Go through the records below line by line and report how many lines include "body", giving the number only.

### Records provided:
= = =
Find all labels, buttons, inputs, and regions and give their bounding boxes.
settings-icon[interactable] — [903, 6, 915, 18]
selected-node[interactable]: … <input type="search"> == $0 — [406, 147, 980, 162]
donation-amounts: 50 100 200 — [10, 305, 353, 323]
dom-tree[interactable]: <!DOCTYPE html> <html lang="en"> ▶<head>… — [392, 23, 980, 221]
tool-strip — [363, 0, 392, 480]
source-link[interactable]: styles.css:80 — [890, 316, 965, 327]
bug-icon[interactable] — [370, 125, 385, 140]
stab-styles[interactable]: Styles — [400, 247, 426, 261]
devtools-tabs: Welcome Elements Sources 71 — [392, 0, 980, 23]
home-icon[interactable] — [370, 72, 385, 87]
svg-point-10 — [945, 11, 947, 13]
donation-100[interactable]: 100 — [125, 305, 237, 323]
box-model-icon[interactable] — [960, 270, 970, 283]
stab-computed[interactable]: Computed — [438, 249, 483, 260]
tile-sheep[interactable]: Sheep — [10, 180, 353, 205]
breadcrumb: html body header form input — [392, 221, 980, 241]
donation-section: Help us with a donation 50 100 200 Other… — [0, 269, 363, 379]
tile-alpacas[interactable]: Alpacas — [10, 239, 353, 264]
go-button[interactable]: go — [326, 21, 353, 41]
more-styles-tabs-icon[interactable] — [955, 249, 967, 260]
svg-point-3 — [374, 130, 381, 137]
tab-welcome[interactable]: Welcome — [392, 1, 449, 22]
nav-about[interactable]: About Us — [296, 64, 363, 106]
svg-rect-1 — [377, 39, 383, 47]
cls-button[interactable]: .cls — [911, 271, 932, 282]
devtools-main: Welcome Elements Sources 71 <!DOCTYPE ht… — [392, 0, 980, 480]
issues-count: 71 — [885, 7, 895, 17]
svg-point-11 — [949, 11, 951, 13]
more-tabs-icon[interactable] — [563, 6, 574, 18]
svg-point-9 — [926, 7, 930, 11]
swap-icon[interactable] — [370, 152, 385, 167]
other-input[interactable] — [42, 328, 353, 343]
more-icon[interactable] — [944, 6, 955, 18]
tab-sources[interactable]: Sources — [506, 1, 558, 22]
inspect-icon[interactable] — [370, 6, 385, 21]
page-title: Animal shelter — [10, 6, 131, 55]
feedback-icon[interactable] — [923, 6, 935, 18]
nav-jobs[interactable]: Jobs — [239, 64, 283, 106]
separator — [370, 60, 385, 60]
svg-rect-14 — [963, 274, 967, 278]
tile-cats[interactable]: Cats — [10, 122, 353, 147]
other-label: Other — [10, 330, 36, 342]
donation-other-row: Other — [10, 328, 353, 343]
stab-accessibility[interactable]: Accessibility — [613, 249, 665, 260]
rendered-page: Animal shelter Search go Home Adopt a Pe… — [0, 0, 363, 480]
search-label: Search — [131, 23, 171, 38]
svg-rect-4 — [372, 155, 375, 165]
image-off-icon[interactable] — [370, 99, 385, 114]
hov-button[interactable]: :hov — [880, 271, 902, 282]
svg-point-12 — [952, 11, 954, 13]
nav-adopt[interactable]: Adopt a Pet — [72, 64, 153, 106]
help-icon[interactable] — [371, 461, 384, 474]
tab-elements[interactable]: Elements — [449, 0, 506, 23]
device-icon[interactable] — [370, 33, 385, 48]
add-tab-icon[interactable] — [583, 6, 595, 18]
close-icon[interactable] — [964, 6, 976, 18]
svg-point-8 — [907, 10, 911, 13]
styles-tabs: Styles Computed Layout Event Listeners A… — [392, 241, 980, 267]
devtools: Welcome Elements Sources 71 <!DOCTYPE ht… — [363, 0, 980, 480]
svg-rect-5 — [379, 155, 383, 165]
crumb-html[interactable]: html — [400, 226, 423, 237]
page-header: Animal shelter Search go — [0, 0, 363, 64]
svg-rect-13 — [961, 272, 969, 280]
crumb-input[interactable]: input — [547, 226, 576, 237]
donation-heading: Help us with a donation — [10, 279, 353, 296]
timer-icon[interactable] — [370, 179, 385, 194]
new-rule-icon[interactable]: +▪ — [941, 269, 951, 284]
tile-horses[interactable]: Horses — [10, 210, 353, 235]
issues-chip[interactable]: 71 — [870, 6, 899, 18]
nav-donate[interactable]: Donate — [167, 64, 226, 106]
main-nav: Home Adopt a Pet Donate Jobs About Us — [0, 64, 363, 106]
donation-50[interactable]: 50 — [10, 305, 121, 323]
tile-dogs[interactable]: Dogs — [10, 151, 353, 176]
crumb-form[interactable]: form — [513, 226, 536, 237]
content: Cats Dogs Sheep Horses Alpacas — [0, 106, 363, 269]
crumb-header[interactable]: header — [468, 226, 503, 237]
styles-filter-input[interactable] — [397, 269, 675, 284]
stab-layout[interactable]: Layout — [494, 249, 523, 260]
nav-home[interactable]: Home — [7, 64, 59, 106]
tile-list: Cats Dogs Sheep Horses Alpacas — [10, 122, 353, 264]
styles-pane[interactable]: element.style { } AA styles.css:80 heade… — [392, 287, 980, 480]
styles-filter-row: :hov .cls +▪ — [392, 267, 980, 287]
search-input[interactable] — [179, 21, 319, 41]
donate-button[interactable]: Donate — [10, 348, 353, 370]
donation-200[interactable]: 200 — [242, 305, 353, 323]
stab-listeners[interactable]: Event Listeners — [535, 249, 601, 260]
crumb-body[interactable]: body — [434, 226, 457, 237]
= = =
### Finished exercise:
2